52 is a series of albums by American country singer, songwriter, and record producer Kristian Bush. The series consists of four albums with 52 songs total that were written by Bush over the past two decades in the music industry. The albums released over the course of a year—from 2022 to 2023—to celebrate Bush's 52nd birthday. The project began with the release first two songs of the collection, "Everybody Gotta Go Home" and "Tennessee Plates", on March 4, 2022, and concluded with the release of the final album, 52 | This Year on March 10, 2023.

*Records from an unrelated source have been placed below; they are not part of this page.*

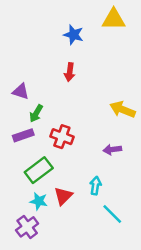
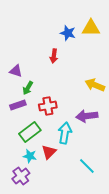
yellow triangle: (114, 19) -> (91, 28), moved
blue star: (74, 35) -> (68, 33), moved
red cross: (62, 137) -> (48, 106), turned -30
purple arrow: (112, 150) -> (87, 116), size x1.5
cyan arrow: (95, 186) -> (65, 133), moved, size x1.5

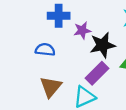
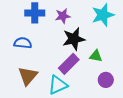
purple star: (82, 30) -> (63, 16), moved

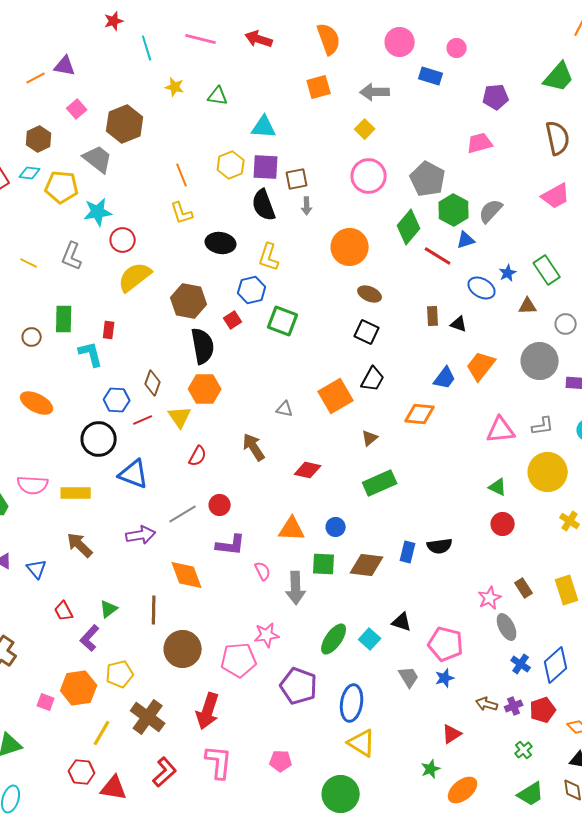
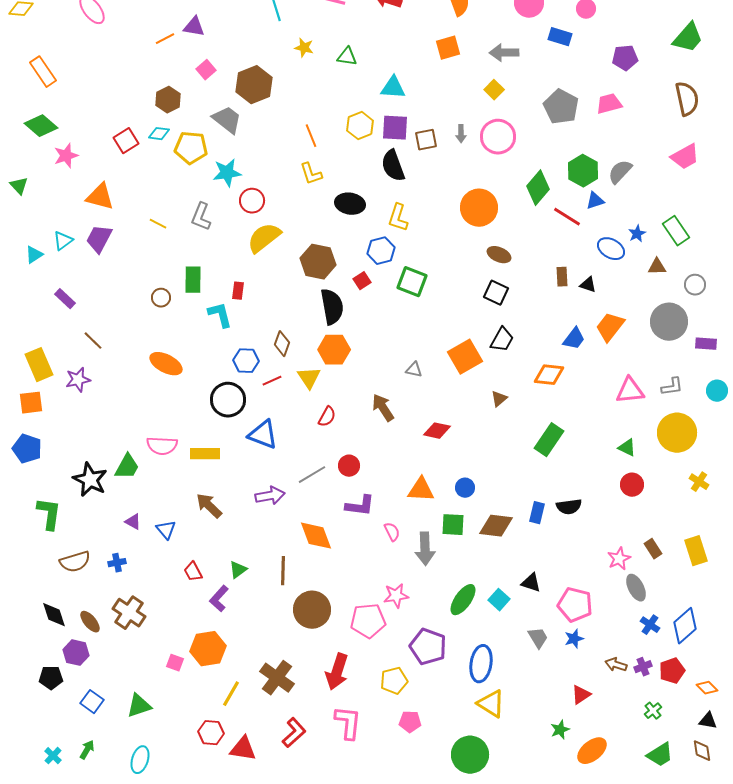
gray pentagon: (428, 179) -> (561, 107), moved
gray arrow: (307, 206) -> (461, 134), moved
green rectangle: (380, 483) -> (549, 440), moved, turned -32
yellow pentagon: (120, 674) -> (394, 681), moved

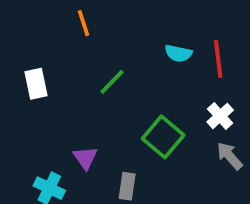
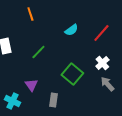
cyan semicircle: (178, 53) -> (71, 30), moved, turned -48
red line: (218, 59) -> (101, 33), turned 48
green line: (112, 82) -> (38, 52), moved

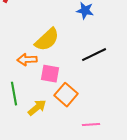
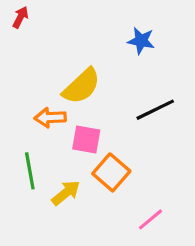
pink line: (91, 125) -> (150, 219), turned -36

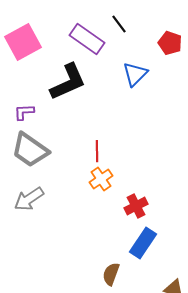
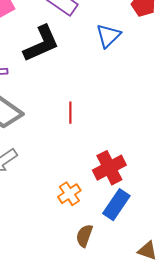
orange cross: (101, 179) -> (69, 194), moved
red cross: (136, 206) -> (109, 168), size x1.4

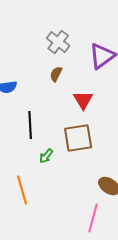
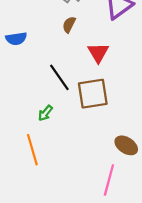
black line: (30, 125) -> (59, 77), moved, turned -32
green arrow: (46, 156) -> (45, 113), moved

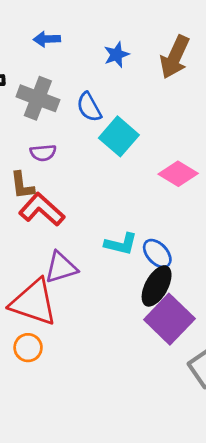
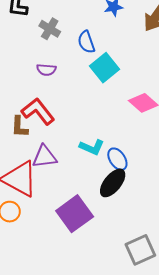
gray cross: (38, 98) -> (50, 29), size x0.7
brown L-shape: (22, 185) -> (19, 127), moved
purple square: (169, 319) -> (75, 214), moved

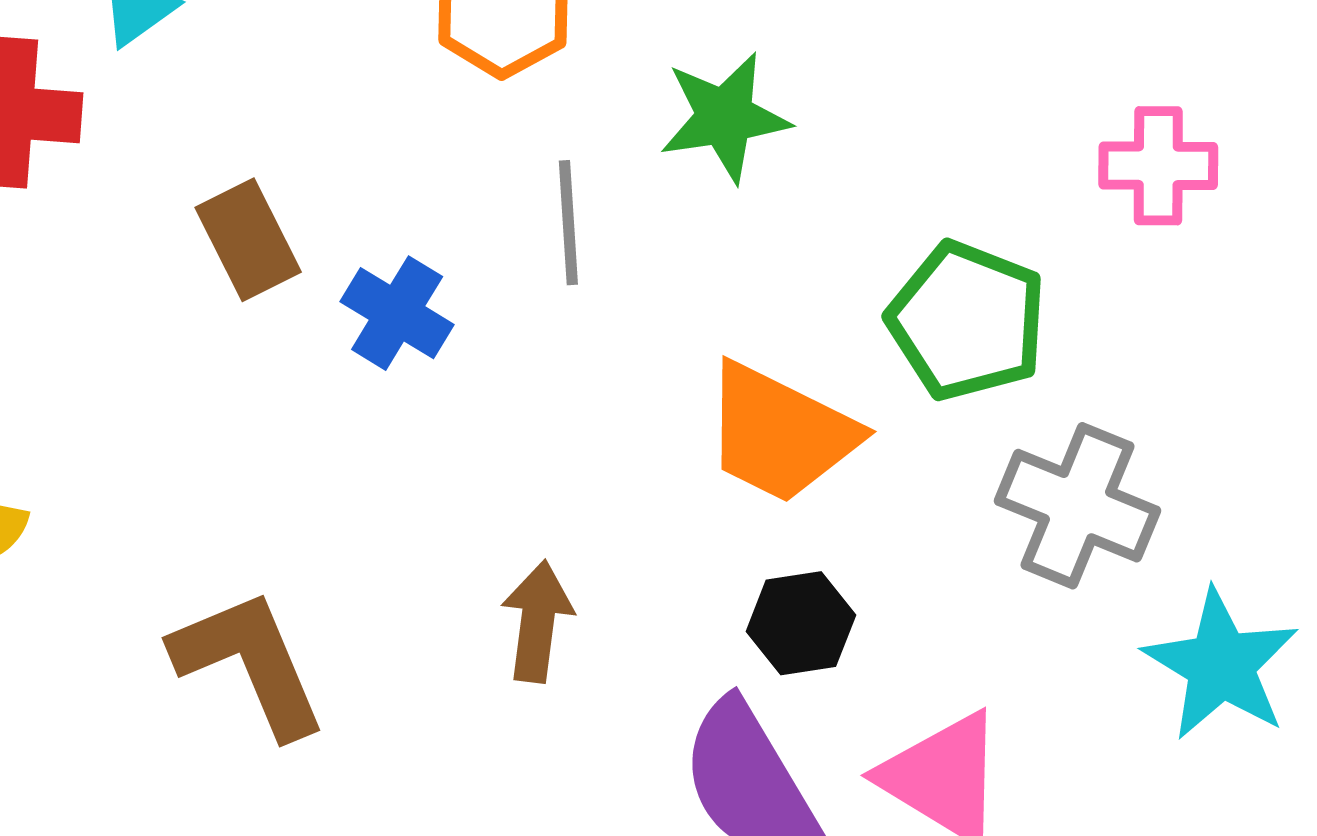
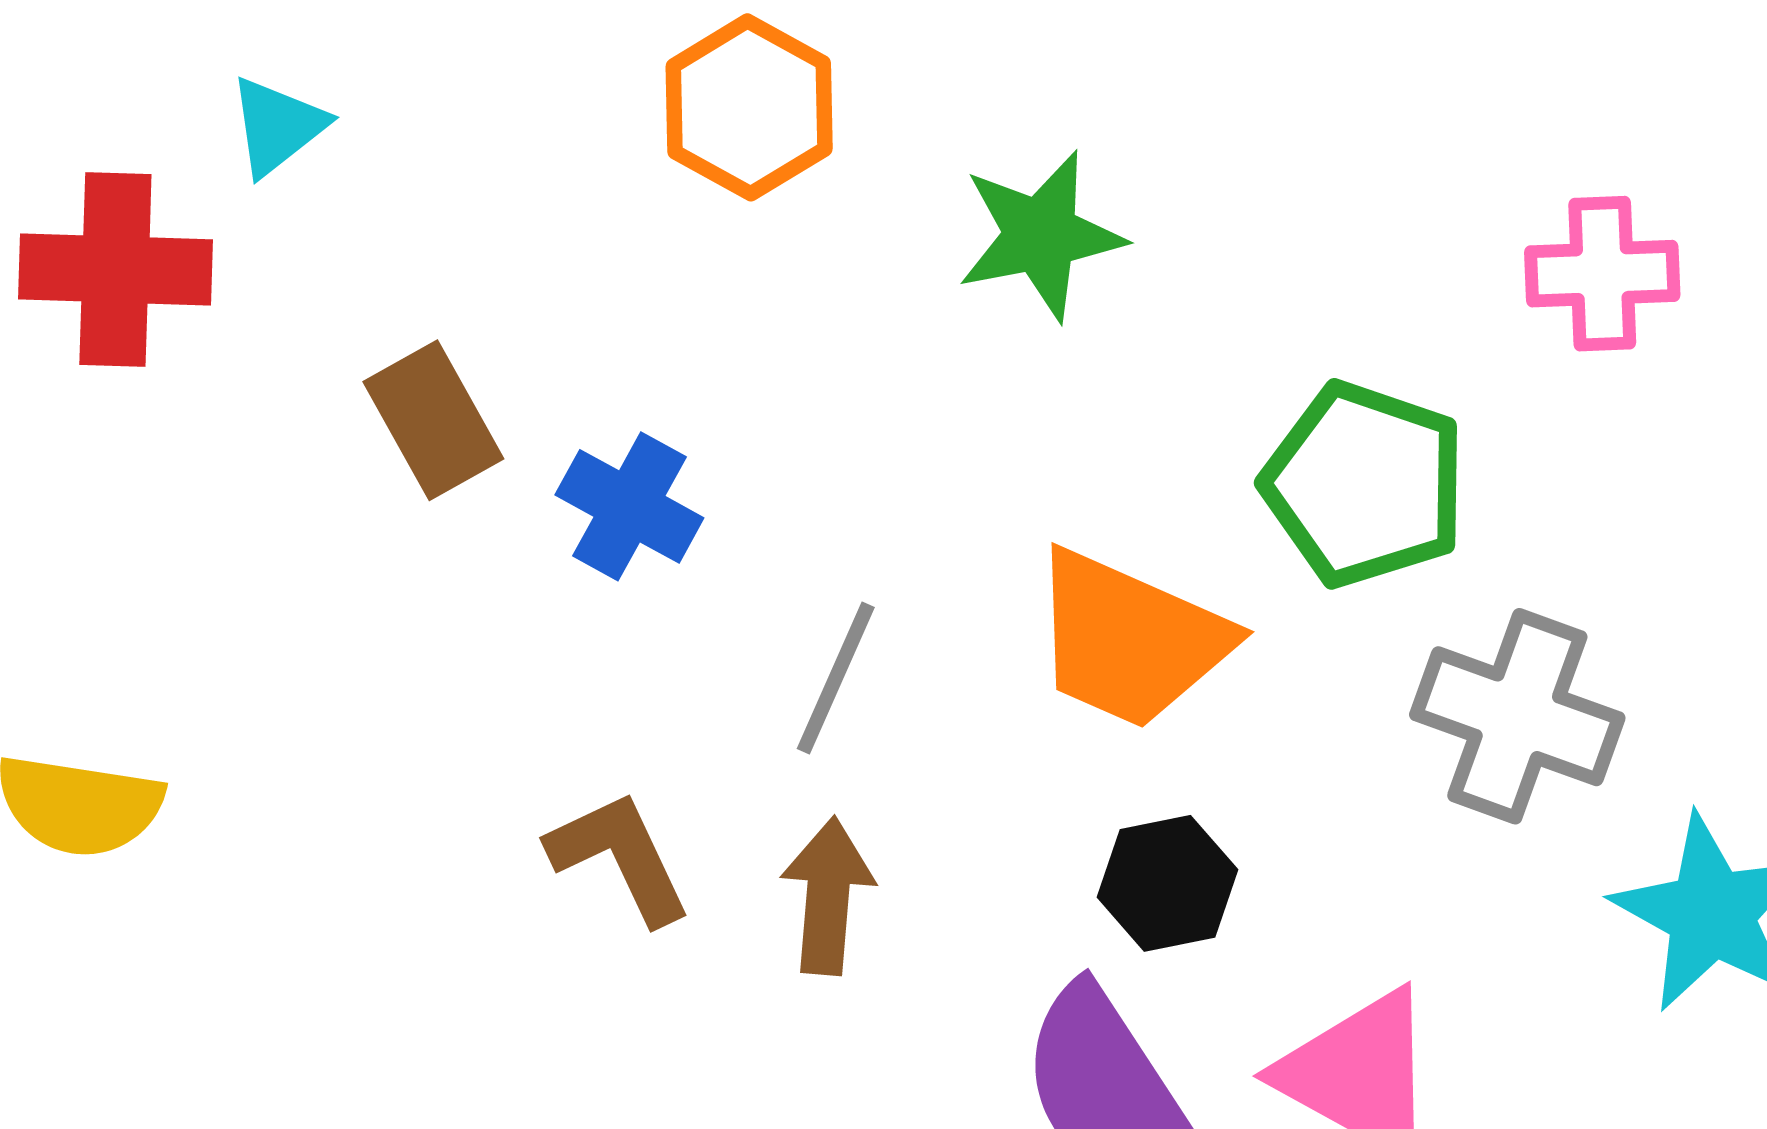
gray line: (568, 223) -> (836, 678), moved, turned 30
brown L-shape: (249, 663) -> (620, 857), moved, size x0.7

Encouraged by his work releasing archived and unreleased music from the 1990s to 2010s, and inspired by a four-record box set of original music released by country artist Vince Gill, Bush decided to release a collection of 52 songs in the span of one year. The music was unreleased music written by Bush from across his music career, with works spanning as early as 2006. The music co-written with many other songwriters and recorded in Decatur, Georgia. Bush anticipated releasing the albums independently, but CEO of Big Machine Records Scott Borchetta supported the project. Bush was assisted on the whole project by his brother Brandon, and Bush also recorded a weekly podcast with music journalist Cindy Watts spanning 52 weeks.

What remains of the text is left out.